6. Het voorgaande leidt tot de slotsom dat de vordering toewijsbaar is.
De omstandigheid dat Afvalsturing slechts in staat is om een einde te maken aan de maatschappelijk onverantwoorde situatie die bestaat op het terrein, indien zij het gehele terrein verwerft, kan hieraan niet afdoen. De curator heeft ter zitting aangegeven dat hij op een andere wijze een einde wenst te maken aan deze maatschappelijk onverantwoorde situatie, namelijk door de Provincie Fryslân te verzoeken (wederom) bestuursdwang op deze percelen toe te passen.
Ook de omstandigheid dat de aan Afvalsturing gegunde percelen omringd worden door sterk vervuilde terreinen, kan niet aan toewijzing van de vordering in de weg staan. Afvalsturing was van de vervuiling van de percelen III en IV op de hoogte. Uit de voorwaarden waaronder de inschrijving plaatsvond, blijkt bovendien duidelijk dat het risico bestaat dat slechts een afzonderlijk perceel wordt gegund. De onderhavige situatie was dan ook te voorzien.
7. Ook de gevorderde oplegging van dwangsommen zal worden toegewezen.
De president zal een maximum aan de te verbeuren dwangsommen verbinden, zoals na te melden. Dit laat uiteraard onverlet, dat bij voortgaande overtreding van dit kort-geding-vonnis oplegging van hogere dwangsommen kan worden gevorderd dan wel hernieuwde oplegging van dezelfde dwangsommen.
Het bedrag van zowel de dwangsom als het maximum staat in een redelijke verhouding tot de zwaarte van het geschonden belang en de beoogde werking van de dwangsomoplegging.
8. Afvalsturing zal als de in het ongelijk te stellen partij worden veroordeeld in de kosten van het geding.
In voorwaardelijke reconventie:
9. Omdat in conventie is geoordeeld dat Afvalsturing jegens de curator verplichtingen heeft uit hoofde van de inschrijving van 29 november 2001, is aan de voorwaarde waaronder de reconventionele vordering is ingesteld voldaan. De president zal dan ook overgaan tot een beoordeling van deze reconventionele vordering.
10. De curator heeft de percelen I, II en V aan Afvalsturing gegund. De percelen III en IV heeft de curator niet aan Afvalsturing gegund, hetgeen hem vrij stond.
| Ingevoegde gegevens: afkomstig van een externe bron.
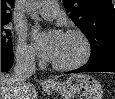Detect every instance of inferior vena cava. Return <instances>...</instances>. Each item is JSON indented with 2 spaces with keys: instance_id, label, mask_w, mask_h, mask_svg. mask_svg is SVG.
Wrapping results in <instances>:
<instances>
[{
  "instance_id": "inferior-vena-cava-1",
  "label": "inferior vena cava",
  "mask_w": 115,
  "mask_h": 99,
  "mask_svg": "<svg viewBox=\"0 0 115 99\" xmlns=\"http://www.w3.org/2000/svg\"><path fill=\"white\" fill-rule=\"evenodd\" d=\"M35 71L33 56L27 53L16 55L13 78L17 91L22 92L26 88V81L35 73Z\"/></svg>"
}]
</instances>
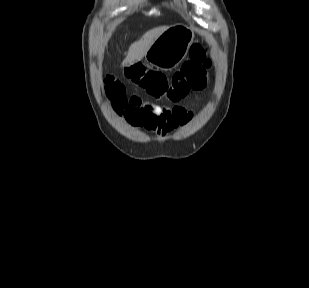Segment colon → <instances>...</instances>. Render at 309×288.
<instances>
[{
    "instance_id": "colon-1",
    "label": "colon",
    "mask_w": 309,
    "mask_h": 288,
    "mask_svg": "<svg viewBox=\"0 0 309 288\" xmlns=\"http://www.w3.org/2000/svg\"><path fill=\"white\" fill-rule=\"evenodd\" d=\"M190 59L173 73L170 80L161 72L145 69L140 63L127 66L122 76L110 74L104 88L114 107L121 113H129L124 81L144 87L155 98L179 101L190 91L203 90L209 83L207 75L211 59L207 46L195 43L189 51Z\"/></svg>"
}]
</instances>
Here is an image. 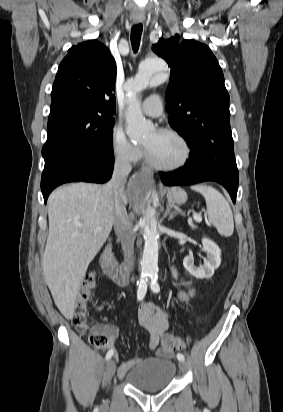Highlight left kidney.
<instances>
[{"mask_svg": "<svg viewBox=\"0 0 283 412\" xmlns=\"http://www.w3.org/2000/svg\"><path fill=\"white\" fill-rule=\"evenodd\" d=\"M203 251L207 253V260L202 267H196L192 256H186L183 260L185 269L196 278H210L221 263V250L212 240L203 238Z\"/></svg>", "mask_w": 283, "mask_h": 412, "instance_id": "1", "label": "left kidney"}]
</instances>
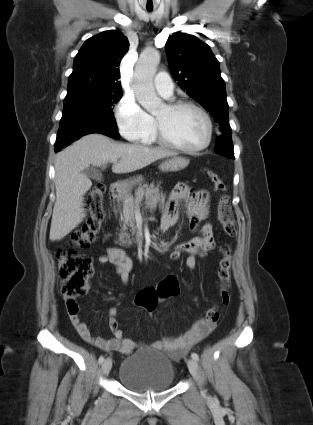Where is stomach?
<instances>
[{
	"label": "stomach",
	"mask_w": 313,
	"mask_h": 425,
	"mask_svg": "<svg viewBox=\"0 0 313 425\" xmlns=\"http://www.w3.org/2000/svg\"><path fill=\"white\" fill-rule=\"evenodd\" d=\"M189 164V159L185 157L174 156L171 159H168L162 162L159 166L162 172H178L186 168ZM143 180L142 176H137L136 178L125 181L121 184L122 187L131 189L134 185L141 183Z\"/></svg>",
	"instance_id": "1"
}]
</instances>
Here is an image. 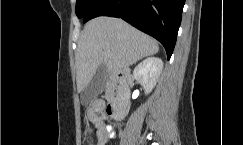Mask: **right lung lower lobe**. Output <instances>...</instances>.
I'll return each instance as SVG.
<instances>
[{
	"mask_svg": "<svg viewBox=\"0 0 243 145\" xmlns=\"http://www.w3.org/2000/svg\"><path fill=\"white\" fill-rule=\"evenodd\" d=\"M184 3L185 0H97L83 21L87 22L97 16L122 18L160 41L170 59Z\"/></svg>",
	"mask_w": 243,
	"mask_h": 145,
	"instance_id": "obj_1",
	"label": "right lung lower lobe"
}]
</instances>
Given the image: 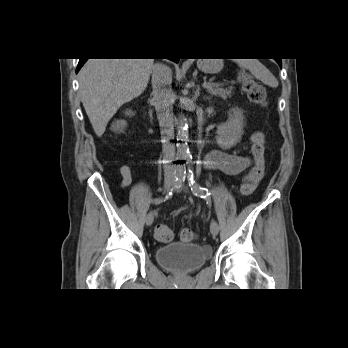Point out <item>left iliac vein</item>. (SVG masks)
I'll return each mask as SVG.
<instances>
[{"mask_svg":"<svg viewBox=\"0 0 348 348\" xmlns=\"http://www.w3.org/2000/svg\"><path fill=\"white\" fill-rule=\"evenodd\" d=\"M210 232L213 236H216L219 232V225L215 220H213L210 224Z\"/></svg>","mask_w":348,"mask_h":348,"instance_id":"obj_1","label":"left iliac vein"}]
</instances>
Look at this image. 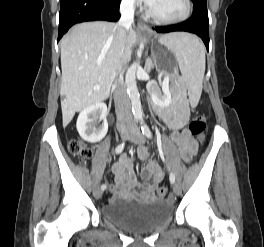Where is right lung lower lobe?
Segmentation results:
<instances>
[{"label":"right lung lower lobe","mask_w":264,"mask_h":247,"mask_svg":"<svg viewBox=\"0 0 264 247\" xmlns=\"http://www.w3.org/2000/svg\"><path fill=\"white\" fill-rule=\"evenodd\" d=\"M121 0H60L58 40L76 24L86 21H117Z\"/></svg>","instance_id":"obj_1"}]
</instances>
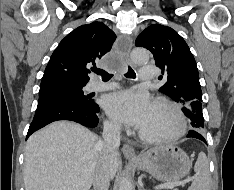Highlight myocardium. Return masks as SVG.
Listing matches in <instances>:
<instances>
[{"label": "myocardium", "instance_id": "f54148a6", "mask_svg": "<svg viewBox=\"0 0 234 190\" xmlns=\"http://www.w3.org/2000/svg\"><path fill=\"white\" fill-rule=\"evenodd\" d=\"M153 104L160 105L173 114L177 123L176 128L171 132L161 134H147L140 130L138 133L139 137L147 143L167 142L181 138L187 130V122L180 107L165 97L155 98Z\"/></svg>", "mask_w": 234, "mask_h": 190}]
</instances>
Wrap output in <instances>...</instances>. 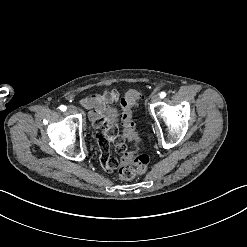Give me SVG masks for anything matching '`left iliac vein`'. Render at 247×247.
<instances>
[{"mask_svg": "<svg viewBox=\"0 0 247 247\" xmlns=\"http://www.w3.org/2000/svg\"><path fill=\"white\" fill-rule=\"evenodd\" d=\"M159 100H160L159 94L155 93V94H152V95H151L150 101H151L152 103L158 102Z\"/></svg>", "mask_w": 247, "mask_h": 247, "instance_id": "4c4485c4", "label": "left iliac vein"}]
</instances>
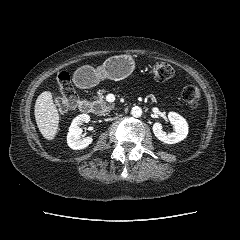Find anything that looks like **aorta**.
Segmentation results:
<instances>
[{
  "mask_svg": "<svg viewBox=\"0 0 240 240\" xmlns=\"http://www.w3.org/2000/svg\"><path fill=\"white\" fill-rule=\"evenodd\" d=\"M131 115L136 118L140 117L142 115V109L138 106L133 107L131 109Z\"/></svg>",
  "mask_w": 240,
  "mask_h": 240,
  "instance_id": "762f6f07",
  "label": "aorta"
}]
</instances>
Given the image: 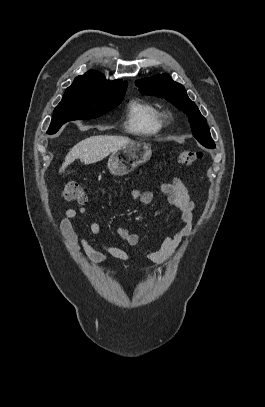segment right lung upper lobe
<instances>
[{"label":"right lung upper lobe","mask_w":265,"mask_h":407,"mask_svg":"<svg viewBox=\"0 0 265 407\" xmlns=\"http://www.w3.org/2000/svg\"><path fill=\"white\" fill-rule=\"evenodd\" d=\"M80 81L93 82V83H98V84H102V85H110V86L127 85V82L126 81L123 82L122 80L107 81L102 74L94 72V71H89L83 76L76 77L74 80V82H80Z\"/></svg>","instance_id":"cb5924a9"}]
</instances>
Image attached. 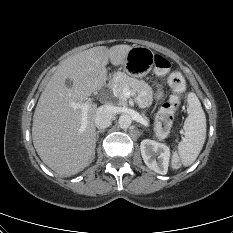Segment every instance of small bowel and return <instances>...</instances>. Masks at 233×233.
I'll use <instances>...</instances> for the list:
<instances>
[{
    "label": "small bowel",
    "instance_id": "small-bowel-1",
    "mask_svg": "<svg viewBox=\"0 0 233 233\" xmlns=\"http://www.w3.org/2000/svg\"><path fill=\"white\" fill-rule=\"evenodd\" d=\"M162 96H163L162 86H158V88L156 90V97L161 98Z\"/></svg>",
    "mask_w": 233,
    "mask_h": 233
}]
</instances>
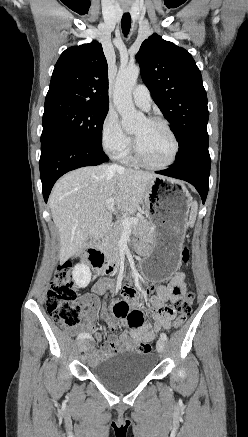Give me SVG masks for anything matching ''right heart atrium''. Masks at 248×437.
Instances as JSON below:
<instances>
[{"label":"right heart atrium","mask_w":248,"mask_h":437,"mask_svg":"<svg viewBox=\"0 0 248 437\" xmlns=\"http://www.w3.org/2000/svg\"><path fill=\"white\" fill-rule=\"evenodd\" d=\"M101 142L103 148L118 157L128 153L131 138L122 128L117 113L110 109L101 124Z\"/></svg>","instance_id":"right-heart-atrium-1"}]
</instances>
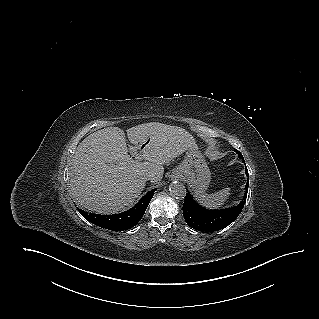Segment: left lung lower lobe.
<instances>
[{
	"instance_id": "1",
	"label": "left lung lower lobe",
	"mask_w": 319,
	"mask_h": 319,
	"mask_svg": "<svg viewBox=\"0 0 319 319\" xmlns=\"http://www.w3.org/2000/svg\"><path fill=\"white\" fill-rule=\"evenodd\" d=\"M245 173L249 177L247 170ZM248 185L249 181L246 183V189H248ZM247 192H245L243 200L237 206L223 210H207L202 208L196 204L188 193L183 204L184 219L190 227L202 232H212L225 228L241 213L246 202Z\"/></svg>"
}]
</instances>
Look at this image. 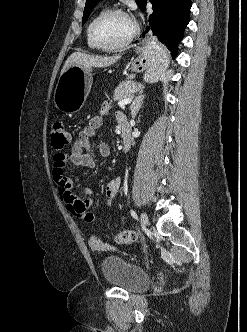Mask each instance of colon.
<instances>
[{
	"label": "colon",
	"mask_w": 247,
	"mask_h": 332,
	"mask_svg": "<svg viewBox=\"0 0 247 332\" xmlns=\"http://www.w3.org/2000/svg\"><path fill=\"white\" fill-rule=\"evenodd\" d=\"M50 134L52 147L56 150L65 148L71 141L70 133L61 121L52 124ZM137 238L138 235L133 230L121 231L114 236L115 241L120 244L133 243Z\"/></svg>",
	"instance_id": "obj_1"
}]
</instances>
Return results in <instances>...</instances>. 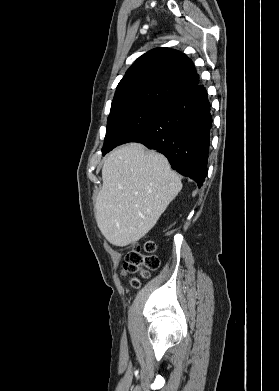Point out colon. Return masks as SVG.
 I'll use <instances>...</instances> for the list:
<instances>
[{"instance_id": "5ec220e1", "label": "colon", "mask_w": 279, "mask_h": 391, "mask_svg": "<svg viewBox=\"0 0 279 391\" xmlns=\"http://www.w3.org/2000/svg\"><path fill=\"white\" fill-rule=\"evenodd\" d=\"M154 251L155 244L151 241L146 242L142 247L138 244H133L125 255L124 272L129 274L140 272L147 277L149 271L157 269L160 265L158 257L153 254ZM133 283L135 286L138 284L136 280Z\"/></svg>"}]
</instances>
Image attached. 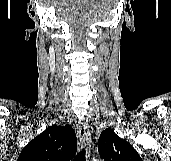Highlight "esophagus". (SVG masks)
<instances>
[{
    "mask_svg": "<svg viewBox=\"0 0 171 161\" xmlns=\"http://www.w3.org/2000/svg\"><path fill=\"white\" fill-rule=\"evenodd\" d=\"M77 136L81 149H85L87 156L90 155V131L85 121L81 122L78 126Z\"/></svg>",
    "mask_w": 171,
    "mask_h": 161,
    "instance_id": "1",
    "label": "esophagus"
}]
</instances>
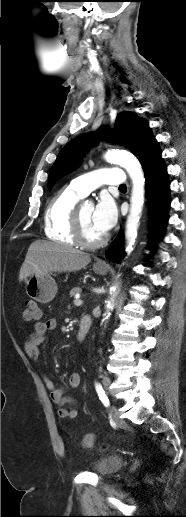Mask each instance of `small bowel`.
Listing matches in <instances>:
<instances>
[{"label": "small bowel", "mask_w": 186, "mask_h": 517, "mask_svg": "<svg viewBox=\"0 0 186 517\" xmlns=\"http://www.w3.org/2000/svg\"><path fill=\"white\" fill-rule=\"evenodd\" d=\"M56 326L57 321L53 318L44 321H37L34 324V331L30 334L24 345L25 353L30 359H37L38 346L44 341L45 334L55 330ZM80 382V375L78 373H73L69 378L68 386L71 388H76L80 385ZM44 383L47 389L50 391L52 401L58 407V416L61 418H76L79 414L78 409L76 408L77 402L74 398L65 395L66 387H57L55 383L48 377H44ZM67 405H69L70 408H68ZM91 446L92 445L89 447Z\"/></svg>", "instance_id": "small-bowel-1"}]
</instances>
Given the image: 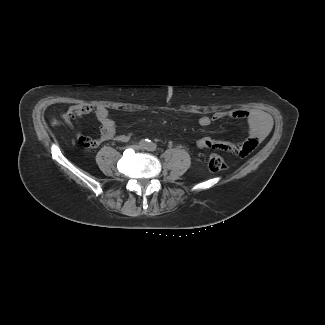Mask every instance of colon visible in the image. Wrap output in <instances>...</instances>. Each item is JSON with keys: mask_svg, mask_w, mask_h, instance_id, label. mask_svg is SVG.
<instances>
[{"mask_svg": "<svg viewBox=\"0 0 325 325\" xmlns=\"http://www.w3.org/2000/svg\"><path fill=\"white\" fill-rule=\"evenodd\" d=\"M55 125L58 124L57 121L53 122ZM208 166L212 172H221L227 168L225 160L217 154H211L208 158Z\"/></svg>", "mask_w": 325, "mask_h": 325, "instance_id": "5ec220e1", "label": "colon"}]
</instances>
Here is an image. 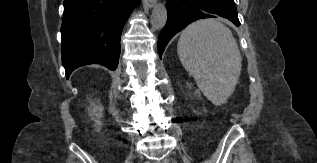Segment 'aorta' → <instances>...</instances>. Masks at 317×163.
<instances>
[{
    "label": "aorta",
    "mask_w": 317,
    "mask_h": 163,
    "mask_svg": "<svg viewBox=\"0 0 317 163\" xmlns=\"http://www.w3.org/2000/svg\"><path fill=\"white\" fill-rule=\"evenodd\" d=\"M167 22V10L161 3L155 5L151 15V25L154 29H162Z\"/></svg>",
    "instance_id": "aorta-1"
}]
</instances>
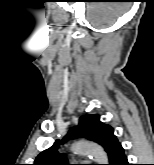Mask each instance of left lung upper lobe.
Here are the masks:
<instances>
[{"instance_id":"left-lung-upper-lobe-1","label":"left lung upper lobe","mask_w":154,"mask_h":165,"mask_svg":"<svg viewBox=\"0 0 154 165\" xmlns=\"http://www.w3.org/2000/svg\"><path fill=\"white\" fill-rule=\"evenodd\" d=\"M79 137H85L103 146L108 153L109 165L112 164L115 155L122 147L113 133V128L102 123L98 114L84 115L80 117L79 125L72 128L61 141L57 140L52 147L41 152L33 165H72L68 163L65 155L57 150L60 142L64 144L68 140Z\"/></svg>"}]
</instances>
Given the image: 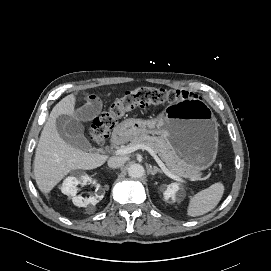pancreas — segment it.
<instances>
[{"label":"pancreas","mask_w":271,"mask_h":271,"mask_svg":"<svg viewBox=\"0 0 271 271\" xmlns=\"http://www.w3.org/2000/svg\"><path fill=\"white\" fill-rule=\"evenodd\" d=\"M138 144H144L150 146L165 162L168 170L179 177H198L199 171L193 169L189 164L182 161L175 153L172 146L160 136H150L148 134H142L135 137L129 143V147Z\"/></svg>","instance_id":"cf45deb5"}]
</instances>
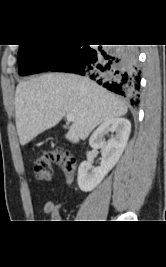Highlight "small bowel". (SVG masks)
Instances as JSON below:
<instances>
[{
    "mask_svg": "<svg viewBox=\"0 0 166 267\" xmlns=\"http://www.w3.org/2000/svg\"><path fill=\"white\" fill-rule=\"evenodd\" d=\"M62 205L53 201H46L43 205V212L50 222H57L60 220V211Z\"/></svg>",
    "mask_w": 166,
    "mask_h": 267,
    "instance_id": "c3829d8e",
    "label": "small bowel"
}]
</instances>
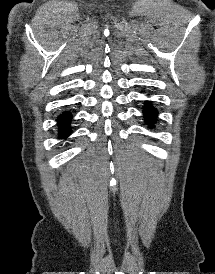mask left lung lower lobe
Returning a JSON list of instances; mask_svg holds the SVG:
<instances>
[{"label": "left lung lower lobe", "instance_id": "obj_1", "mask_svg": "<svg viewBox=\"0 0 215 274\" xmlns=\"http://www.w3.org/2000/svg\"><path fill=\"white\" fill-rule=\"evenodd\" d=\"M144 118L145 121L151 125V123L155 120L156 116H157V111L155 110V108H153L149 103L145 104L144 106Z\"/></svg>", "mask_w": 215, "mask_h": 274}]
</instances>
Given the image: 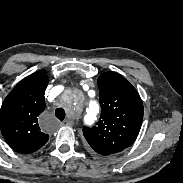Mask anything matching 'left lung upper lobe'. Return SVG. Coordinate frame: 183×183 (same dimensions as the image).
I'll list each match as a JSON object with an SVG mask.
<instances>
[{"label": "left lung upper lobe", "mask_w": 183, "mask_h": 183, "mask_svg": "<svg viewBox=\"0 0 183 183\" xmlns=\"http://www.w3.org/2000/svg\"><path fill=\"white\" fill-rule=\"evenodd\" d=\"M101 115L83 134L91 148L104 156L130 147L143 120V104L136 89L120 74L103 73L98 78Z\"/></svg>", "instance_id": "1"}]
</instances>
De reconventionele vordering strekt ertoe dat de curator met Afvalsturing in onderhandeling treedt omtrent de percelen III en IV. Naar het voorlopig oordeel van de president is er geen enkele grond aanwezig voor toewijzing van deze vordering. De vordering zal dan ook worden afgewezen.
11. Afvalsturing zal als de in het ongelijk te stellen partij worden veroordeeld in de kosten van het geding.
BESLISSING
De president, rechtdoende in kort geding:
In conventie:
1. veroordeelt Afvalsturing om binnen twee werkdagen na betekening van dit vonnis te verschijnen voor notaris mr. H.W. Vellinga te Gorredijk teneinde aldaar haar volledige medewerking te verlenen aan overdracht en aanvaarding van de ten processe bedoelde percelen I, II en V, te weten de percelen grond, inclusief de daarop rustende vergunningen aan de Newtonweg 5 te Leeuwarden, kadastraal bekend gemeente Huizum, sectie E nummer 2116 (perceel I), nummer 2115, (perceel II) en nummer 2185 deels, voorzover staande ten name van [naam], alsmede nummer 2242, (tezamen perceel V), onder gelijktijdige afstorting onder de notaris van de respectievelijke koopsommen van ƒ 44.000,00, ƒ 613.000,00 en ƒ 640.000,00 kosten koper;
2. bepaalt dat Afvalsturing een dwangsom aan de curator verbeurt van ƒ 50.000,00 voor iedere dag dat Afvalsturing niet aan de sub 1 genoemde veroordeling voldoet;
3. verbindt aan de aldus te verbeuren dwangsommen een maximum van ƒ 1.500.000,00;
4. veroordeelt Afvalsturing in de kosten van het geding, aan de zijde van de curator begroot op ƒ 567,53 aan verschotten en op ƒ 1.550,00 aan salaris procureur;
5. verklaart dit vonnis tot zover uitvoerbaar bij voorraad;
6. wijst af het anders of meer gevorderde;
In reconventie:
7. wijst de vordering af;
8. veroordeelt Afvalsturing in de kosten van het geding, aan de zijde van de curator begroot op ƒ 775,00 aan salaris procureur;
9. verklaart de veroordeling sub 8 uitvoerbaar bij voorraad.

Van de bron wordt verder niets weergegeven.